What the task requires |
Restate each entry below exactly; pictures stay out of the copy.

##### Exercise materials

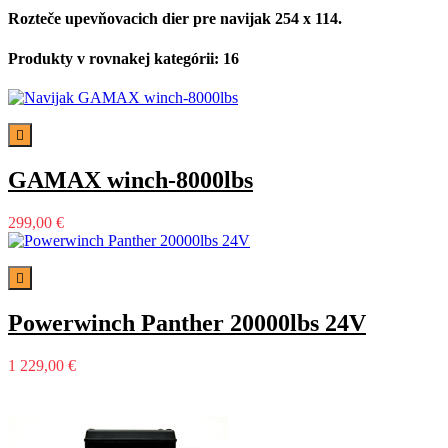
Rozteče upevňovacich dier pre navijak 254 x 114.
Produkty v rovnakej kategórii: 16

GAMAX winch-8000lbs
299,00 €

Powerwinch Panther 20000lbs 24V
1 229,00 €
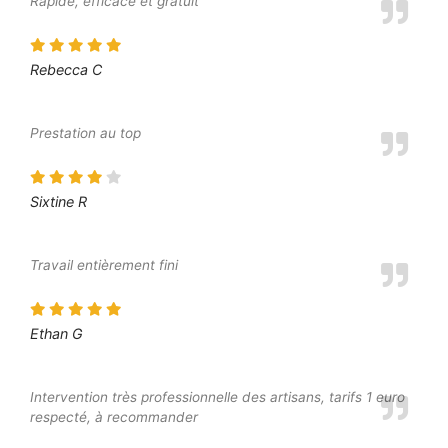
Rapide, efficace et gratuit
Rebecca C
Prestation au top
Sixtine R
Travail entièrement fini
Ethan G
Intervention très professionnelle des artisans, tarifs 1 euro
respecté, à recommander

##########

Solution to the problem |
Rozteče upevňovacich dier pre navijak 254 x 114.
Produkty v rovnakej kategórii: 16

GAMAX winch-8000lbs
299,00 €

Powerwinch Panther 20000lbs 24V
1 229,00 €
Rapide, efficace et gratuit
Rebecca C
Prestation au top
Sixtine R
Travail entièrement fini
Ethan G
Intervention très professionnelle des artisans, tarifs 1 euro
respecté, à recommander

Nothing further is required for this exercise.